▸ What needs to be done: If a line in the listing below includes the string "junior", pull it out.
Segment Start: Data for processing
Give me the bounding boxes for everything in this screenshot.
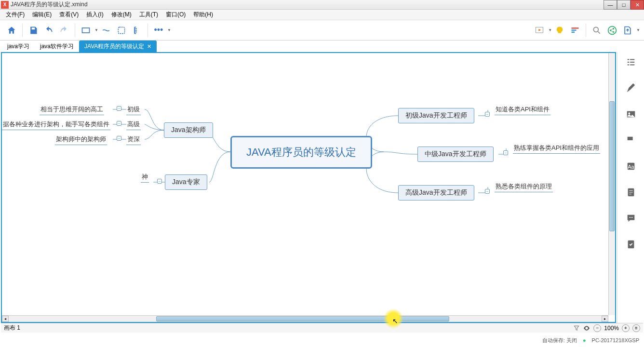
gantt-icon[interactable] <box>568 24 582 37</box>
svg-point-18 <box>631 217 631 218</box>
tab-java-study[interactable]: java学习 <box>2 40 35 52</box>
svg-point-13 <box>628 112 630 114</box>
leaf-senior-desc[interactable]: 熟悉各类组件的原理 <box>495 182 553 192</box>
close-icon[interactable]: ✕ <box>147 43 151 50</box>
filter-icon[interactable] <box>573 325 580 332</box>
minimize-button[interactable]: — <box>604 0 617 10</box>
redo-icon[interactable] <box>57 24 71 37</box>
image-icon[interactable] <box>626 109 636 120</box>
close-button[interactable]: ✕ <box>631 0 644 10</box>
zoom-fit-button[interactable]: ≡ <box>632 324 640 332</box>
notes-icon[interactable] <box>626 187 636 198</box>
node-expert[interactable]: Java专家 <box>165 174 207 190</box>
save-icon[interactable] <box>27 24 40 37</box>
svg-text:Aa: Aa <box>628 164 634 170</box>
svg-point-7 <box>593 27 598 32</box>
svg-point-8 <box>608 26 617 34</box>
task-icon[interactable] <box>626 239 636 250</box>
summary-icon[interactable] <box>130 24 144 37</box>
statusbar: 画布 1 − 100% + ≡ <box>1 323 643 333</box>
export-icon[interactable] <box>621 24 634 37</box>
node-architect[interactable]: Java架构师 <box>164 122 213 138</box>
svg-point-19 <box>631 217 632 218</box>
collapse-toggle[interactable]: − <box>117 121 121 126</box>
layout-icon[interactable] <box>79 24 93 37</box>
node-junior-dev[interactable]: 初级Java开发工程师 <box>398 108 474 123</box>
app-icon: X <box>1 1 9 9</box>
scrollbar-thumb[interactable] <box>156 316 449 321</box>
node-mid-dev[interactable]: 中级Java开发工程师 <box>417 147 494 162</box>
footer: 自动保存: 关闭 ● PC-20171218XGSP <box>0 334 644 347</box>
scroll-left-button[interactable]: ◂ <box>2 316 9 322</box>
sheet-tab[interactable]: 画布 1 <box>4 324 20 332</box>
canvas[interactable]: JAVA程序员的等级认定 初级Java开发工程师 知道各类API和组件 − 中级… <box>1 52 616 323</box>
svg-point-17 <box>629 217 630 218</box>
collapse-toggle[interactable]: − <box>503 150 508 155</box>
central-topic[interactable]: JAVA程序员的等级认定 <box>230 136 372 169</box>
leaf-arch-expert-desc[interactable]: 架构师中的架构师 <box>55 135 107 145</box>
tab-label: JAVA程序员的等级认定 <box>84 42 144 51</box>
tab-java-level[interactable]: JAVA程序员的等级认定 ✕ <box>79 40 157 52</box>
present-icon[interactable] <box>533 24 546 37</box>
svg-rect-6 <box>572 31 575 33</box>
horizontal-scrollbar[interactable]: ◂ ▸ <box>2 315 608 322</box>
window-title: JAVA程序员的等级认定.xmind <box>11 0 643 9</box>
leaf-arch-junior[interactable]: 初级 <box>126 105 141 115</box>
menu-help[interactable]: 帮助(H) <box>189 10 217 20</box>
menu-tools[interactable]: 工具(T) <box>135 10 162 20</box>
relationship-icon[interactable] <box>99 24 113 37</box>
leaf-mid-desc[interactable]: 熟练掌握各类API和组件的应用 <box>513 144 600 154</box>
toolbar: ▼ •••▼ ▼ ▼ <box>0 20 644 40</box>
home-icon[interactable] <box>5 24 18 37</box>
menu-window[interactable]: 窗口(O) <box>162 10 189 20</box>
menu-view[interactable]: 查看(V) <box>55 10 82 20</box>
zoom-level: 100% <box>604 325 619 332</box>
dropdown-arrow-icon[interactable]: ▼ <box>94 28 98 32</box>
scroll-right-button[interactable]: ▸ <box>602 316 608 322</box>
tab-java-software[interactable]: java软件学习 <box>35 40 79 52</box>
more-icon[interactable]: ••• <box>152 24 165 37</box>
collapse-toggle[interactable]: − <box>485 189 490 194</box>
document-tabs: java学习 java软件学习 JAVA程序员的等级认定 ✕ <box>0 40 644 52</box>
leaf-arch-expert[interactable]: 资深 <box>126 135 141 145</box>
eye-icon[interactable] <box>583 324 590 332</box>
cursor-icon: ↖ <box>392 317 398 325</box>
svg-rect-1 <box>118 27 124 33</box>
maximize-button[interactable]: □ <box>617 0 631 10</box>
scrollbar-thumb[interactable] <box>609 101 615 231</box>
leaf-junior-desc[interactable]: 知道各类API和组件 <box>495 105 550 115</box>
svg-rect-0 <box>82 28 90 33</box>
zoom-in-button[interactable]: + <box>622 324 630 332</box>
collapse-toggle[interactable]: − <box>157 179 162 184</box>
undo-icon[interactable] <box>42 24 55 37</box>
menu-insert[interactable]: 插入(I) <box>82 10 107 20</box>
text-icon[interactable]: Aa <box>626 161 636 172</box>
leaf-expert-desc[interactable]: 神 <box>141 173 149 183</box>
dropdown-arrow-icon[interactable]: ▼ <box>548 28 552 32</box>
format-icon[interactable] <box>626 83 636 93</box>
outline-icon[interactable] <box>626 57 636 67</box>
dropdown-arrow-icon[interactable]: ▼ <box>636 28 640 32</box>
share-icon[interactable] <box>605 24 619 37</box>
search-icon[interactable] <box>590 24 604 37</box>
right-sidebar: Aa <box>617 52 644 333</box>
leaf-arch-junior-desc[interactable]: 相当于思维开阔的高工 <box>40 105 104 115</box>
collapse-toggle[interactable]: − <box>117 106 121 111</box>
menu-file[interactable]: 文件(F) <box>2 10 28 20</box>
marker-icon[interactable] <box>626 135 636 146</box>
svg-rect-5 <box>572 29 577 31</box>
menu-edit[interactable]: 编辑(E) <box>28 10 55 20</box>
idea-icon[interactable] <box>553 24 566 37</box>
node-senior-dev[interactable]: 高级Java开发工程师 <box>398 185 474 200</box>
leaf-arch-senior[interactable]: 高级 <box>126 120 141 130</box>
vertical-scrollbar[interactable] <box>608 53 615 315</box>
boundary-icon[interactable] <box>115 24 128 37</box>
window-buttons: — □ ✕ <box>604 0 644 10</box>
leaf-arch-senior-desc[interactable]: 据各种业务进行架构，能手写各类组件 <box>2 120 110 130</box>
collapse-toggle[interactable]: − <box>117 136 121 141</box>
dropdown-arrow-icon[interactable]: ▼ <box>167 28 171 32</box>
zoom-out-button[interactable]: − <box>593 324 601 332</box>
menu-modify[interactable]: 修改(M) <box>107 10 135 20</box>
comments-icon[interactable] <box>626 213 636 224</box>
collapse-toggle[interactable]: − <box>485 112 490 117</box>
Segment End: Data for processing
Segment Start: Data for processing
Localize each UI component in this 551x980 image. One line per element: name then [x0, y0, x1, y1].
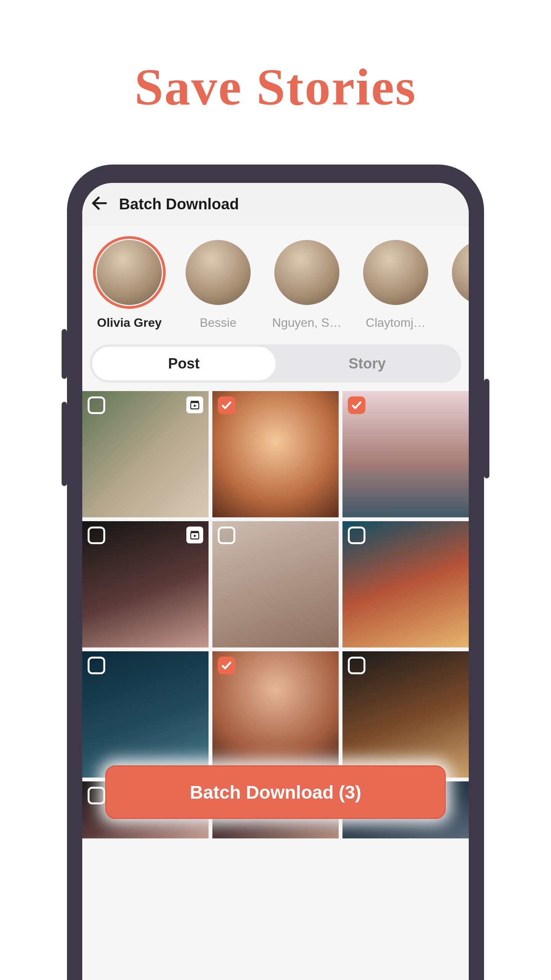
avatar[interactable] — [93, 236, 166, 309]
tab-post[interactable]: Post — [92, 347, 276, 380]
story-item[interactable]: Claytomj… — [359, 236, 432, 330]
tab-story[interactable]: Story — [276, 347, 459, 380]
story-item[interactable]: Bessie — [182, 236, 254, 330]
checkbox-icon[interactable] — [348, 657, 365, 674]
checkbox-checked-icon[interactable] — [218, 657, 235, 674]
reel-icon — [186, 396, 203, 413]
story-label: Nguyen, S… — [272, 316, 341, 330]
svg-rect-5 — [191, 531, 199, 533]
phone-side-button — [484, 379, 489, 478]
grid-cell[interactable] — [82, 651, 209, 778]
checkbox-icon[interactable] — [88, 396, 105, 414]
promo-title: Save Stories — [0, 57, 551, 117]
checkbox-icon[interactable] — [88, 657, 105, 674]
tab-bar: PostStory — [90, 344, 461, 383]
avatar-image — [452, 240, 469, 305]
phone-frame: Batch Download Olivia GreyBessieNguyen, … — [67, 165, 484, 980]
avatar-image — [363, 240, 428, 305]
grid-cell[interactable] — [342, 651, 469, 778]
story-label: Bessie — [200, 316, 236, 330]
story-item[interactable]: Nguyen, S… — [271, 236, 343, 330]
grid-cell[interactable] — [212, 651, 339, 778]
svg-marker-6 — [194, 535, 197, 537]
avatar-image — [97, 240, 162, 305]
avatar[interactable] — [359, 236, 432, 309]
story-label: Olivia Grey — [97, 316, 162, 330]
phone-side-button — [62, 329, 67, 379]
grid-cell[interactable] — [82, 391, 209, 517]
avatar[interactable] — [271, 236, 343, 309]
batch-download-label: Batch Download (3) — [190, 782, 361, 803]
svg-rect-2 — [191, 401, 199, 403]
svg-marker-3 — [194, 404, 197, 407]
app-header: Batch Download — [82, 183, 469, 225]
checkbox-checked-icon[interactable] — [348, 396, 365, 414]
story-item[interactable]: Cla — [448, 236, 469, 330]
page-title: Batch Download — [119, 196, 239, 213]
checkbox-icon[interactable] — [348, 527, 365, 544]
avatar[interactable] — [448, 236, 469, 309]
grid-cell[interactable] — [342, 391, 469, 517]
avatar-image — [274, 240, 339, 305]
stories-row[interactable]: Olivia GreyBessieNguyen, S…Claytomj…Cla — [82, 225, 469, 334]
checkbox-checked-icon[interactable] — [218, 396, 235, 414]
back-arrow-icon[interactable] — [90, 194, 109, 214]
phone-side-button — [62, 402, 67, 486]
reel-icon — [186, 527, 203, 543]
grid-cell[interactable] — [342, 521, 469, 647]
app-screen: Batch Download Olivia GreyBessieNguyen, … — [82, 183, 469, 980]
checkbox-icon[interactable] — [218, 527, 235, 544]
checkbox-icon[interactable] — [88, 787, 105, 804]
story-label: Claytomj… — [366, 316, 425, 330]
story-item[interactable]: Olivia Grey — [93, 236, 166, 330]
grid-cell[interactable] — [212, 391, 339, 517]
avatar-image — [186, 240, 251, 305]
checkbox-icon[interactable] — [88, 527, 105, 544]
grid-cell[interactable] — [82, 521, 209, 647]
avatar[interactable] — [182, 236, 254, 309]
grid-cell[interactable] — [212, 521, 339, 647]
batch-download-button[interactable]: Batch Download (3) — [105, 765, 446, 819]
Segment End: Data for processing
▸ Your response:
node-junior-dev[interactable]: 初级Java开发工程师 <box>398 108 474 123</box>
leaf-arch-junior[interactable]: 初级 <box>126 105 141 115</box>
leaf-junior-desc[interactable]: 知道各类API和组件 <box>495 105 550 115</box>
leaf-arch-junior-desc[interactable]: 相当于思维开阔的高工 <box>40 105 104 115</box>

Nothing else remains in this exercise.